[Dataset entries]

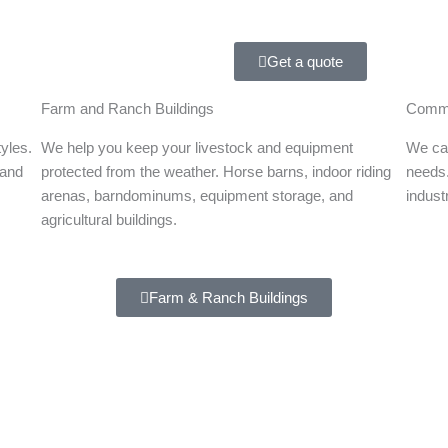
Get a quote
Farm and Ranch Buildings
Comme
tyles.
We help you keep your livestock and equipment
We can
 and
protected from the weather. Horse barns, indoor riding
needs.
arenas, barndominums, equipment storage, and
indust
agricultural buildings.
Farm & Ranch Buildings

* **TASK TO CARRY OUT**: Find "arenas, barndominums, equipment storage, and" in the data above, then repeat that line and all lines after it exactly, ending with the final line.

* **RESULT OF THE TASK**:
arenas, barndominums, equipment storage, and
indust
agricultural buildings.
Farm & Ranch Buildings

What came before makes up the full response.